* WORK INSTRUCTIONS
An exact copy of the data is required. No picture may appear in it.

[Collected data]
• • • •

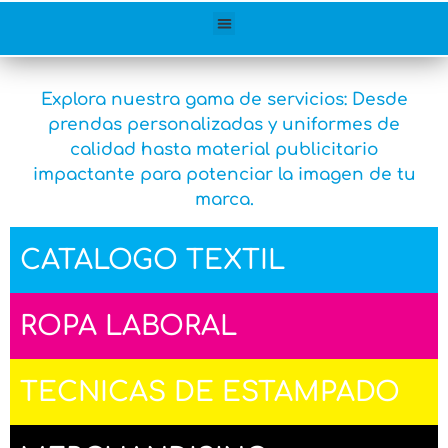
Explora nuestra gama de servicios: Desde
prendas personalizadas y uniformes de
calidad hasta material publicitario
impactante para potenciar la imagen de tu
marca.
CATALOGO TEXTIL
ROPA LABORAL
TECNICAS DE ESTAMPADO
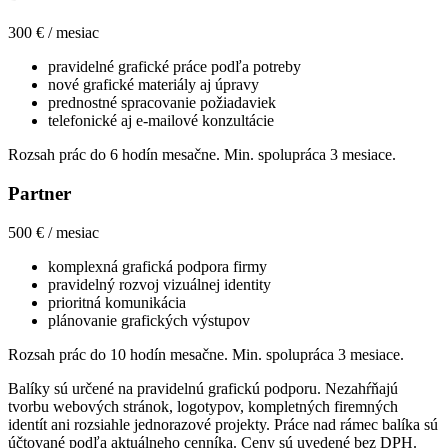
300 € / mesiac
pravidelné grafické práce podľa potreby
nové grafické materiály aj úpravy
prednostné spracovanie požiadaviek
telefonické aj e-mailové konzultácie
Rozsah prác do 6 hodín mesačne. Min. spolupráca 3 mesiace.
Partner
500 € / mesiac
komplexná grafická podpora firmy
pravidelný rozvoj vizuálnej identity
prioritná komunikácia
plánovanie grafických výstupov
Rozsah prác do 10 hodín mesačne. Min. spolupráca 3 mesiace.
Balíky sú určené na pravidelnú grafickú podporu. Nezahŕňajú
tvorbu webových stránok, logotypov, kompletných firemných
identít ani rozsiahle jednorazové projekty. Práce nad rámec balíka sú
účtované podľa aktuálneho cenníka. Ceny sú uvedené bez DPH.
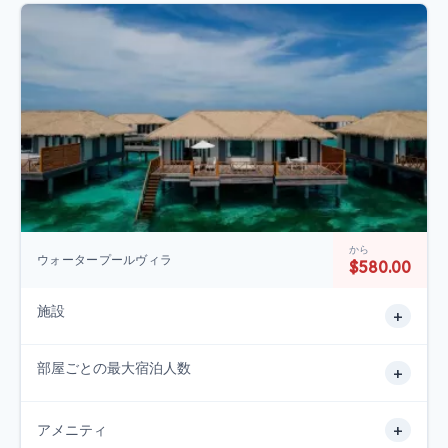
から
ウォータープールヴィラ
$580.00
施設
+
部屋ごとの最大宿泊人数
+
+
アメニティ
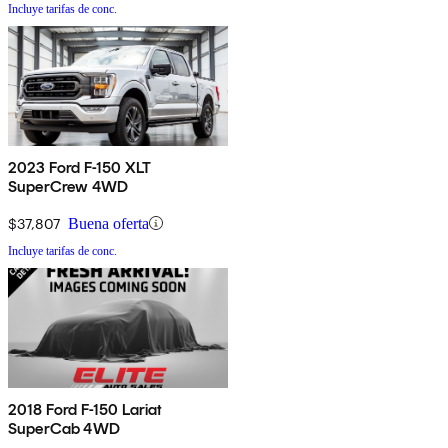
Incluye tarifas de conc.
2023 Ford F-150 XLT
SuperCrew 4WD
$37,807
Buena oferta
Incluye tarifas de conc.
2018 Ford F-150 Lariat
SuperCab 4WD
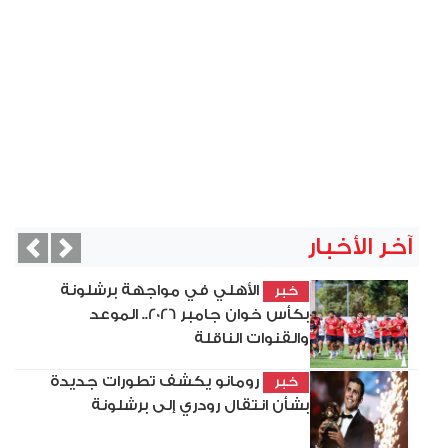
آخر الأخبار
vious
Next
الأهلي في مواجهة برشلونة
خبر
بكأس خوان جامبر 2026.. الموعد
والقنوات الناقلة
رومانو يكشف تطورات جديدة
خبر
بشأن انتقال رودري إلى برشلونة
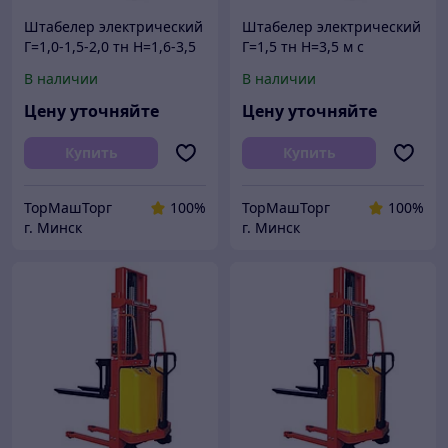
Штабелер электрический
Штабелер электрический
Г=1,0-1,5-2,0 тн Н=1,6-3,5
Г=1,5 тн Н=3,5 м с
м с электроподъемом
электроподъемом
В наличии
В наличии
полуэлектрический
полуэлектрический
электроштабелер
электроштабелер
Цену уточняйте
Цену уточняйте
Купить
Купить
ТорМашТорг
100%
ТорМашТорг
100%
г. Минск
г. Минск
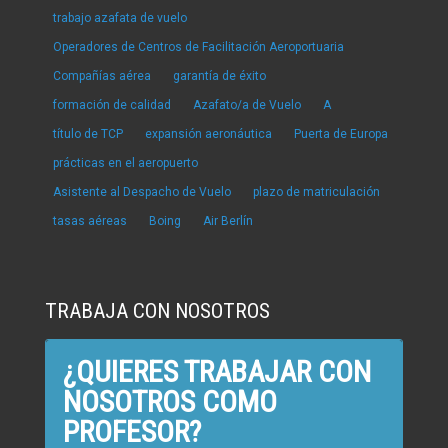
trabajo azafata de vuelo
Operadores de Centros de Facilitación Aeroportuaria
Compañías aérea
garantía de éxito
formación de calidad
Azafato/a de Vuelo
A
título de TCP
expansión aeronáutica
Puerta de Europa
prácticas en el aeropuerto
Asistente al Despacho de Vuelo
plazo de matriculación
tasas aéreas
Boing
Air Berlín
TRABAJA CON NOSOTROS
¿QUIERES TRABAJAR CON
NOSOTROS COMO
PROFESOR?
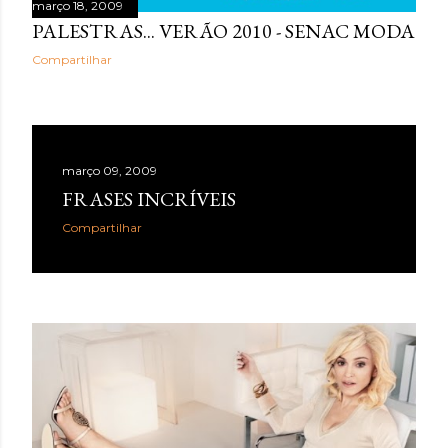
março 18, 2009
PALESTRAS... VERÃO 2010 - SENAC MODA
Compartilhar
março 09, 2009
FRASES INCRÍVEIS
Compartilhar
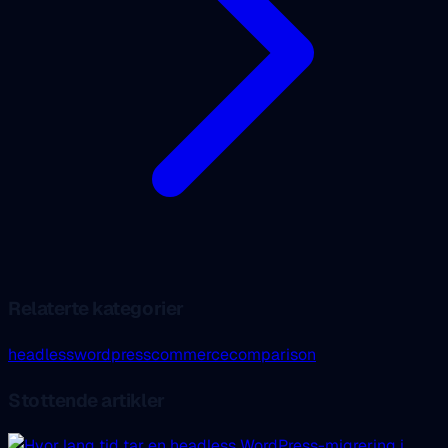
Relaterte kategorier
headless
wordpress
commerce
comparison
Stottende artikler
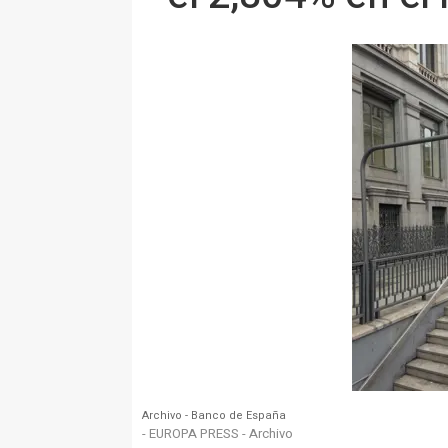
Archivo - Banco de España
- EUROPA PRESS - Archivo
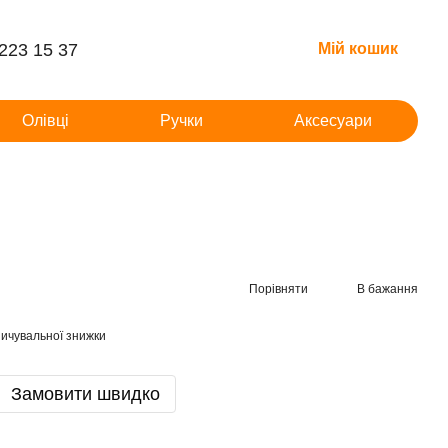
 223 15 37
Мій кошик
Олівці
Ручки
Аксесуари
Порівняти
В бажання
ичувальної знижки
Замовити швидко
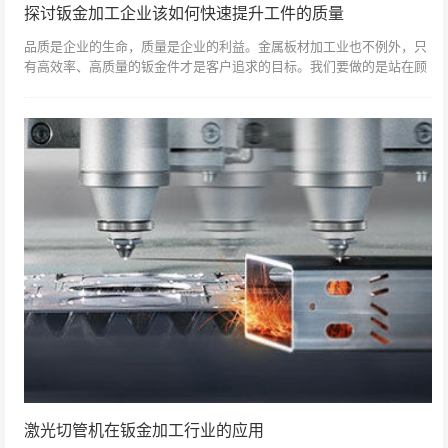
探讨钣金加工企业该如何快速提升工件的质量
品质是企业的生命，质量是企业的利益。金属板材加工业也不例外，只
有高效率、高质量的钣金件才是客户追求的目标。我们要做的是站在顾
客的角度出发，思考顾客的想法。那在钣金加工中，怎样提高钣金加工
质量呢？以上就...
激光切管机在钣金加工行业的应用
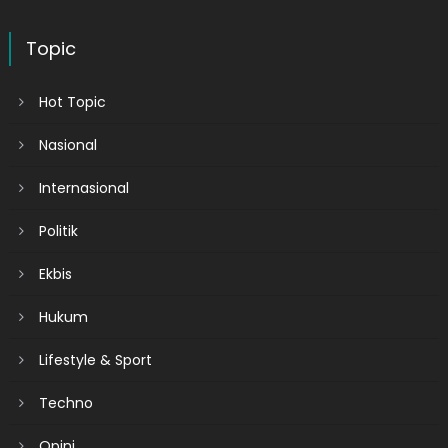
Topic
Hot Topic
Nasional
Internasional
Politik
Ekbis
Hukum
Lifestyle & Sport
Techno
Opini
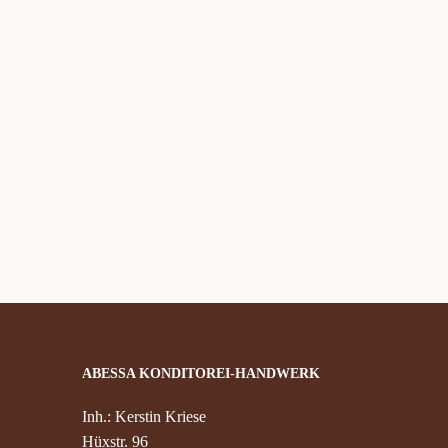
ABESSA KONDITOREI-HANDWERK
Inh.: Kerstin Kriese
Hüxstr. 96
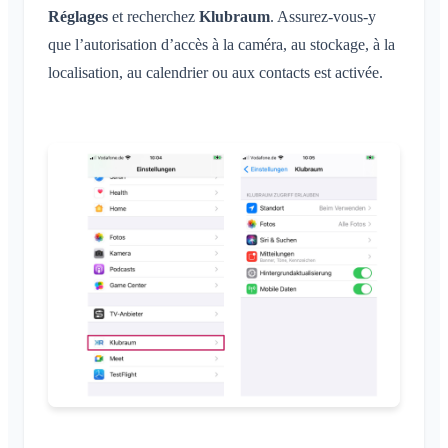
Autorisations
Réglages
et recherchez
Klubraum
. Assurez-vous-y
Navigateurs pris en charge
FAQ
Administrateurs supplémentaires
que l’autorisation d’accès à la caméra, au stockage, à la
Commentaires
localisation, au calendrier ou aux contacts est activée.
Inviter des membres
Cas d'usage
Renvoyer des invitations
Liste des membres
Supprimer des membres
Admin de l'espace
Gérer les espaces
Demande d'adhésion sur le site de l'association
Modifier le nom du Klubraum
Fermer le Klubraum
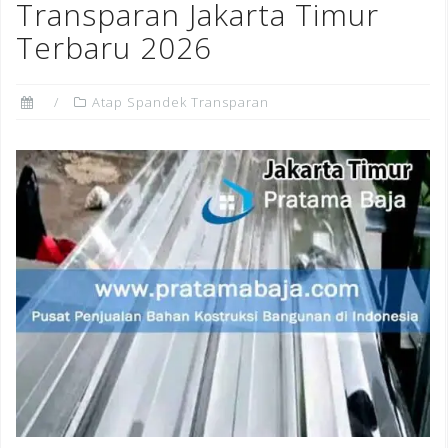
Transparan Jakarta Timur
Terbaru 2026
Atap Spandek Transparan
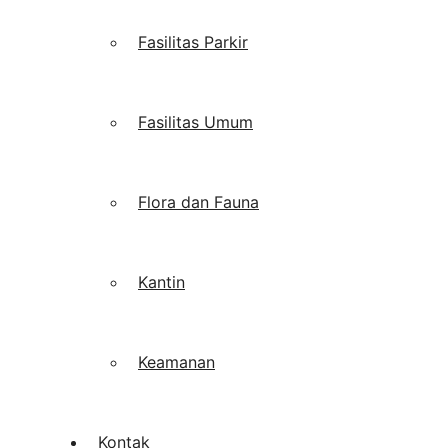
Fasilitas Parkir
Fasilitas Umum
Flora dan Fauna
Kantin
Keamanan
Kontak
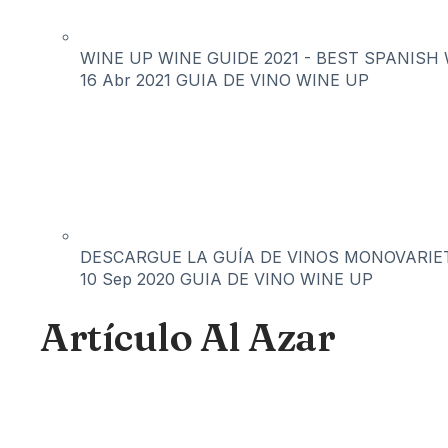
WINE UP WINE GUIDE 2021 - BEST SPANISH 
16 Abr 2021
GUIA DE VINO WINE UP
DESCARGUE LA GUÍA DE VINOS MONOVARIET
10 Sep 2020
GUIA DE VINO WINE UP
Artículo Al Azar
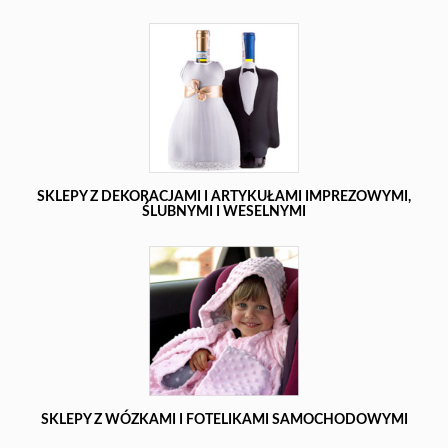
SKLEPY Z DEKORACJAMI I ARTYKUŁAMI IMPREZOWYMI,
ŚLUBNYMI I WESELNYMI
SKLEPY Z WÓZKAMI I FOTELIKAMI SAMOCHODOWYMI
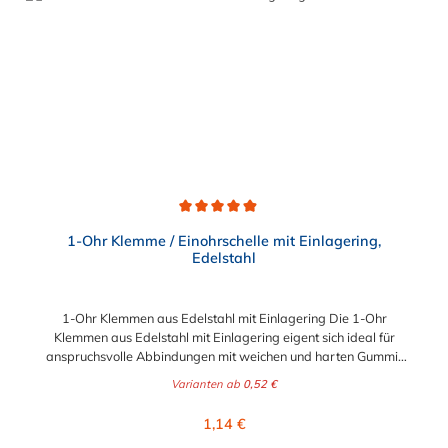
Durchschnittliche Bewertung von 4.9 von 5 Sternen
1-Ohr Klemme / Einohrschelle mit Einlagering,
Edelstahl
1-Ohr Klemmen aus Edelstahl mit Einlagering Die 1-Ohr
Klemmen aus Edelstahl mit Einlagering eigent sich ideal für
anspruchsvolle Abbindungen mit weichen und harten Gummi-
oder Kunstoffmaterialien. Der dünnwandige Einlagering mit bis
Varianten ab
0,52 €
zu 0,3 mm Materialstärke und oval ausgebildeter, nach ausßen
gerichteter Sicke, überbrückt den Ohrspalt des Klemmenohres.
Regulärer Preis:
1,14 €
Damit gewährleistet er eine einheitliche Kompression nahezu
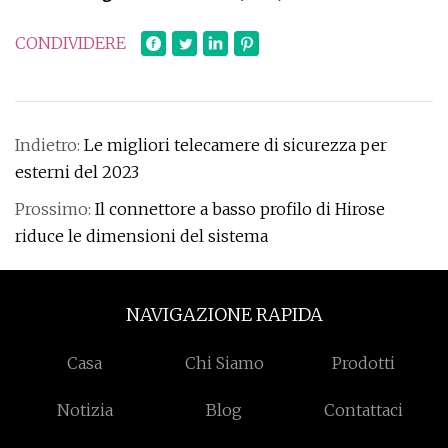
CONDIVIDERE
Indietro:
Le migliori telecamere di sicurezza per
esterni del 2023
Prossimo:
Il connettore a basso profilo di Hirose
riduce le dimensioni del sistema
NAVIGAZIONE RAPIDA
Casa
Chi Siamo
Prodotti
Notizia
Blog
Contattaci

• • • •

* RESULT OF THIS TASK
Explora nuestra gama de servicios: Desde
prendas personalizadas y uniformes de
calidad hasta material publicitario
impactante para potenciar la imagen de tu
marca.
CATALOGO TEXTIL
ROPA LABORAL
TECNICAS DE ESTAMPADO
300 € / mesiac
pravidelné grafické práce podľa potreby
nové grafické materiály aj úpravy
prednostné spracovanie požiadaviek
telefonické aj e-mailové konzultácie
Rozsah prác do 6 hodín mesačne. Min. spolupráca 3 mesiace.
Partner
500 € / mesiac
komplexná grafická podpora firmy
pravidelný rozvoj vizuálnej identity
prioritná komunikácia
plánovanie grafických výstupov
Rozsah prác do 10 hodín mesačne. Min. spolupráca 3 mesiace.
Balíky sú určené na pravidelnú grafickú podporu. Nezahŕňajú
tvorbu webových stránok, logotypov, kompletných firemných
identít ani rozsiahle jednorazové projekty. Práce nad rámec balíka sú
účtované podľa aktuálneho cenníka. Ceny sú uvedené bez DPH.
から
ウォータープールヴィラ
$580.00
施設
+
部屋ごとの最大宿泊人数
+
+
アメニティ
Incluye tarifas de conc.
2023 Ford F-150 XLT
SuperCrew 4WD
$37,807
Buena oferta
Incluye tarifas de conc.
2018 Ford F-150 Lariat
SuperCab 4WD
آخر الأخبار
vious
Next
الأهلي في مواجهة برشلونة
خبر
بكأس خوان جامبر 2026.. الموعد
والقنوات الناقلة
رومانو يكشف تطورات جديدة
خبر
بشأن انتقال رودري إلى برشلونة
Штабелер электрический
Штабелер электрический
Г=1,0-1,5-2,0 тн Н=1,6-3,5
Г=1,5 тн Н=3,5 м с
м с электроподъемом
электроподъемом
В наличии
В наличии
полуэлектрический
полуэлектрический
электроштабелер
электроштабелер
Цену уточняйте
Цену уточняйте
Купить
Купить
ТорМашТорг
100%
ТорМашТорг
100%
г. Минск
г. Минск
trabajo azafata de vuelo
Operadores de Centros de Facilitación Aeroportuaria
Compañías aérea
garantía de éxito
formación de calidad
Azafato/a de Vuelo
A
título de TCP
expansión aeronáutica
Puerta de Europa
prácticas en el aeropuerto
Asistente al Despacho de Vuelo
plazo de matriculación
tasas aéreas
Boing
Air Berlín
TRABAJA CON NOSOTROS
¿QUIERES TRABAJAR CON
NOSOTROS COMO
PROFESOR?
março 18, 2009
PALESTRAS... VERÃO 2010 - SENAC MODA
Compartilhar
março 09, 2009
FRASES INCRÍVEIS
Compartilhar
Relaterte kategorier
headless
wordpress
commerce
comparison
Stottende artikler
Archivo - Banco de España
- EUROPA PRESS - Archivo
 223 15 37
Мій кошик
Олівці
Ручки
Аксесуари
Порівняти
В бажання
ичувальної знижки
Замовити швидко
探讨钣金加工企业该如何快速提升工件的质量
品质是企业的生命，质量是企业的利益。金属板材加工业也不例外，只
有高效率、高质量的钣金件才是客户追求的目标。我们要做的是站在顾
客的角度出发，思考顾客的想法。那在钣金加工中，怎样提高钣金加工
质量呢？以上就...
激光切管机在钣金加工行业的应用
Topic
Hot Topic
Nasional
Internasional
Politik
Ekbis
Hukum
Lifestyle & Sport
Techno
Opini
ABESSA KONDITOREI-HANDWERK
Inh.: Kerstin Kriese
Hüxstr. 96
Autorisations
Réglages
et recherchez
Klubraum
. Assurez-vous-y
Navigateurs pris en charge
FAQ
Administrateurs supplémentaires
que l’autorisation d’accès à la caméra, au stockage, à la
Commentaires
localisation, au calendrier ou aux contacts est activée.
Inviter des membres
Cas d'usage
Renvoyer des invitations
Liste des membres
Supprimer des membres
Admin de l'espace
Gérer les espaces
Demande d'adhésion sur le site de l'association
Modifier le nom du Klubraum
Fermer le Klubraum
Transparan Jakarta Timur
Terbaru 2026
Atap Spandek Transparan
Fasilitas Parkir
Fasilitas Umum
Flora dan Fauna
Kantin
Keamanan
Kontak
WINE UP WINE GUIDE 2021 - BEST SPANISH 
16 Abr 2021
GUIA DE VINO WINE UP
DESCARGUE LA GUÍA DE VINOS MONOVARIET
10 Sep 2020
GUIA DE VINO WINE UP
Artículo Al Azar
SKLEPY Z DEKORACJAMI I ARTYKUŁAMI IMPREZOWYMI,
ŚLUBNYMI I WESELNYMI
SKLEPY Z WÓZKAMI I FOTELIKAMI SAMOCHODOWYMI
Durchschnittliche Bewertung von 4.9 von 5 Sternen
1-Ohr Klemme / Einohrschelle mit Einlagering,
Edelstahl
1-Ohr Klemmen aus Edelstahl mit Einlagering Die 1-Ohr
Klemmen aus Edelstahl mit Einlagering eigent sich ideal für
anspruchsvolle Abbindungen mit weichen und harten Gummi-
oder Kunstoffmaterialien. Der dünnwandige Einlagering mit bis
Varianten ab
0,52 €
zu 0,3 mm Materialstärke und oval ausgebildeter, nach ausßen
gerichteter Sicke, überbrückt den Ohrspalt des Klemmenohres.
Regulärer Preis:
1,14 €
Damit gewährleistet er eine einheitliche Kompression nahezu
CONDIVIDERE
Indietro:
Le migliori telecamere di sicurezza per
esterni del 2023
Prossimo:
Il connettore a basso profilo di Hirose
riduce le dimensioni del sistema
NAVIGAZIONE RAPIDA
Casa
Chi Siamo
Prodotti
Notizia
Blog
Contattaci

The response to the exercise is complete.